§ **WHAT IS BEING ASKED**: Show the lines below that contain the string "borsa".

Entries taken from a collection
┌──
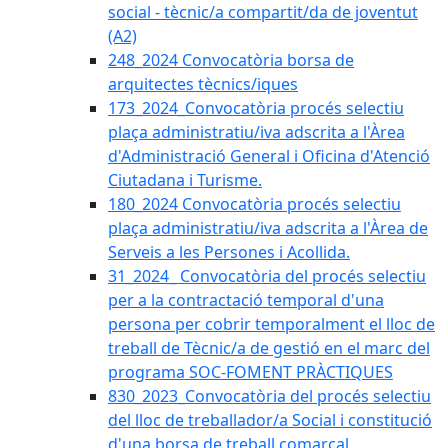
social - tècnic/a compartit/da de joventut
(A2)
248_2024 Convocatòria borsa de
arquitectes tècnics/iques
173_2024_Convocatòria procés selectiu
plaça administratiu/iva adscrita a l'Àrea
d'Administració General i Oficina d'Atenció
Ciutadana i Turisme.
180_2024 Convocatòria procés selectiu
plaça administratiu/iva adscrita a l'Àrea de
Serveis a les Persones i Acollida.
31_2024_ Convocatòria del procés selectiu
per a la contractació temporal d'una
persona per cobrir temporalment el lloc de
treball de Tècnic/a de gestió en el marc del
programa SOC-FOMENT PRÀCTIQUES
830_2023_Convocatòria del procés selectiu
del lloc de treballador/a Social i constitució
d'una borsa de treball comarcal.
└──
§ **SOLUTION**:
248_2024 Convocatòria borsa de
d'una borsa de treball comarcal.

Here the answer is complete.